Epidemiological models often rely on survey data to represent how individuals make health-related decisions, such as whether to vaccinate or adopt protective behaviors. However, repeated large-scale surveys are costly, time-consuming, and limited in the range of scenarios they can capture. In this work, we investigate whether large language models (LLMs) can generate synthetic survey responses that reproduce patterns observed in real populations. Using longitudinal data from the FluPaths surveys, we first identify groups associated with broadly positive or negative attitudes toward vaccination through clustering analysis. We then evaluate several LLMs using a cluster-informed prompting approach to generate synthetic survey responses across multiple epidemic waves. Across models, the synthetic data generally reproduce the distributions of demographic characteristics, vaccination-related beliefs, risk perceptions, and health behaviors observed in the survey data. However, they are less successful at capturing how these factors vary together within respondents. Some models reproduce group-level vaccination trends more reliably than others, although performance varies across waves. We also trained a classifier to distinguish real from synthetic records and found that the generated responses remained identifiable as synthetic. Overall, our findings suggest that LLM-generated survey data may provide a useful tool for exploratory data augmentation and we hope that it could support agent-based epidemic modeling approaches. However, the generated data should not be treated as a substitute for human survey data without further methodological improvements and validation.

Editorial analysis

A structured set of objections, weighed in public.

Desk editor's note, referee report, simulated authors' rebuttal, and a circularity audit. Tearing a paper down is the easy half of reading it; the pith above is the substance, this is the friction.

Desk Editor's Note private letter to a colleague

Cluster-informed LLM prompting matches marginals on FluPaths data but fails on joints and stays distinguishable, limiting its value for agent-based models.

read the letter

The core result here is that several LLMs, prompted with cluster-derived attitude groups from the FluPaths longitudinal surveys, can reproduce the separate distributions of demographics, beliefs, risk perceptions, and behaviors, yet they do not recover how those variables move together inside individual respondents. A classifier still picks out the synthetic records, and the authors state this directly.

What the work actually does is take an established synthetic-data technique, add a clustering step on real survey groupings, and run it across multiple epidemic waves and models. The evaluation is empirical and reports both the marginal successes and the joint failures without claiming the outputs are ready for substitution. That balance is the main thing the paper contributes.

The limitation that matters most is the one the abstract already flags: agent-based models need coherent individual bundles, not just correct averages.
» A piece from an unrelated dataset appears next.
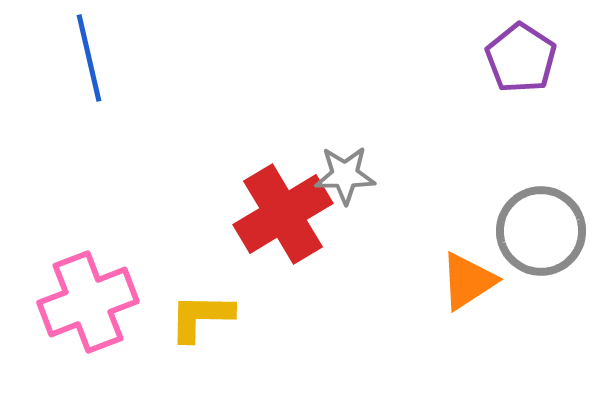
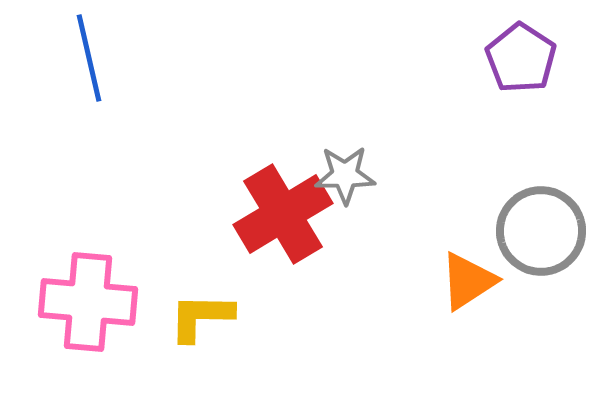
pink cross: rotated 26 degrees clockwise
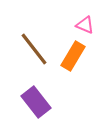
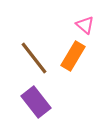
pink triangle: rotated 18 degrees clockwise
brown line: moved 9 px down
If the generated records mis-specify the correlations between, say, negative vaccination beliefs and protective behaviors, they cannot stand in for survey data in the intended downstream use. Variation across waves and models is noted but not analyzed in depth, so it is hard to tell how stable the approach is.

This is the kind of paper that belongs in a methods or data-augmentation track rather than a core epidemiology venue. Readers who are already experimenting with LLMs for survey augmentation will find the concrete failure modes useful. It is worth sending to referees because the evaluation is honest and the dataset is real; the authors do not overstate what they have shown.

Referee Report

1 major / 1 minor

Summary. The manuscript investigates whether LLMs can generate synthetic survey responses that reproduce patterns from the FluPaths longitudinal surveys on vaccination attitudes and health behaviors. Using clustering to identify groups with positive or negative vaccination attitudes, the authors apply cluster-informed prompting to several LLMs to produce synthetic records across epidemic waves. They report that the synthetic data generally match the marginal distributions of demographics, vaccination beliefs, risk perceptions, and behaviors, but are less successful at reproducing within-respondent covariation; classifiers can still distinguish real from synthetic records; and some models better capture group-level trends. The conclusion is that such data may support exploratory augmentation for epidemic modeling but should not substitute for real survey data without further validation.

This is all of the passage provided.